- Instructions for the task:
Copy every entry exactly as given, minus the images.
══ Exercise data
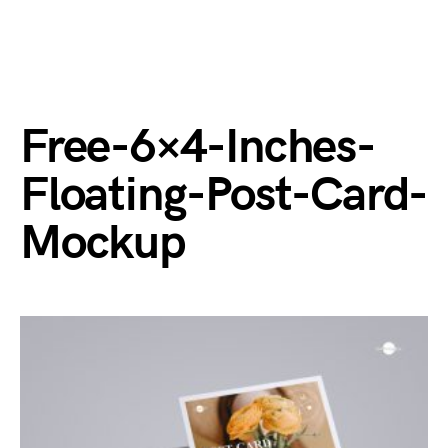
Free-6×4-Inches-
Floating-Post-Card-
Mockup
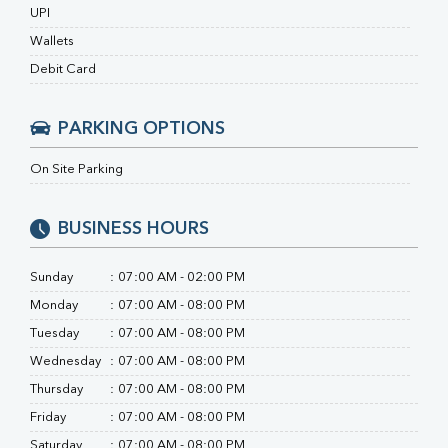
Ferritin
UPI
RA Factor
Wallets
Folic Acid
MAU
Debit Card
Urine R/M
PARKING OPTIONS
On Site Parking
BUSINESS HOURS
Sunday
:
07:00 AM - 02:00 PM
Monday
:
07:00 AM - 08:00 PM
Tuesday
:
07:00 AM - 08:00 PM
Wednesday
:
07:00 AM - 08:00 PM
Thursday
:
07:00 AM - 08:00 PM
Friday
:
07:00 AM - 08:00 PM
Saturday
:
07:00 AM - 08:00 PM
════
- Written answer:
Free-6×4-Inches-
Floating-Post-Card-
Mockup
Ferritin
UPI
RA Factor
Wallets
Folic Acid
MAU
Debit Card
Urine R/M
PARKING OPTIONS
On Site Parking
BUSINESS HOURS
Sunday
:
07:00 AM - 02:00 PM
Monday
:
07:00 AM - 08:00 PM
Tuesday
:
07:00 AM - 08:00 PM
Wednesday
:
07:00 AM - 08:00 PM
Thursday
:
07:00 AM - 08:00 PM
Friday
:
07:00 AM - 08:00 PM
Saturday
:
07:00 AM - 08:00 PM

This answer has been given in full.